In this practical, we will build a Naive Bayes classifier from scratch for binary classification on the Iris dataset.

In [None]:
from sklearn.metrics import accuracy_score
from sklearn import datasets, model_selection
import numpy as np
import matplotlib.pyplot as plt
from scipy.stats import norm

plt.rcParams['figure.figsize'] = (10, 6)

## Load and Prepare the Iris Dataset

We will use only the first two features (sepal length and width) and convert the problem to binary classification:
- Class 0: Iris-Setosa
- Class 1: Iris-Versicolour and Iris-Virginica (combined)

In [None]:
# Load the Iris dataset
iris = datasets.load_iris()
data = iris.data[:, :2]  # Only sepal length and width
targets = iris.target

# Convert to binary classification
targets_binary = np.where(targets == 0, 0, 1)

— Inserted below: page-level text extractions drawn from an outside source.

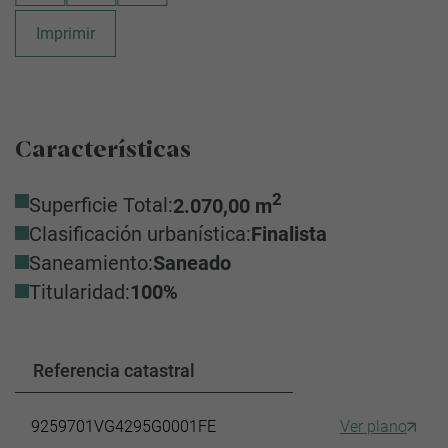
Imprimir
Características
2
Superficie Total:
2.070,00 m
Clasificación urbanística:
Finalista
Saneamiento:
Saneado
Titularidad:
100%
Referencia catastral
9259701VG4295G0001FE
Ver plano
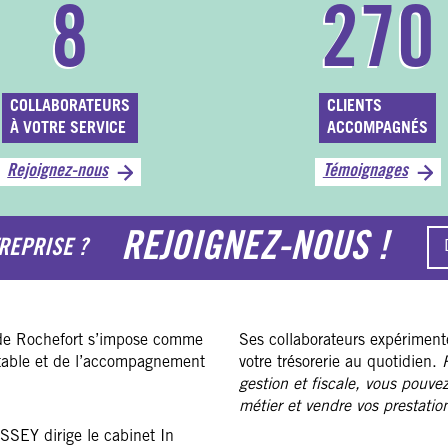
8
270
COLLABORATEURS
CLIENTS
À VOTRE SERVICE
ACCOMPAGNÉS
Rejoignez-nous
Témoignages
REJOIGNEZ-NOUS !
REPRISE ?
 de Rochefort s’impose comme
Ses collaborateurs expériment
ptable et de l’accompagnement
votre trésorerie au quotidien.
gestion et fiscale, vous pouve
métier et vendre vos prestatio
SEY dirige le cabinet In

# Split into train and test sets
x_train, x_test, y_train, y_test = model_selection.train_test_split(
    data, targets_binary, test_size=0.2, random_state=42
)

In [None]:
# Visualize the training data
labels = {0: 'Iris-Setosa', 1: 'Others'}
colors = ['blue', 'red']

plt.figure(figsize=(8, 5))
for c in [0, 1]:
    mask = y_train == c
    plt.scatter(x_train[mask, 0], x_train[mask, 1],
                label=labels[c], c=colors[c], alpha=0.6)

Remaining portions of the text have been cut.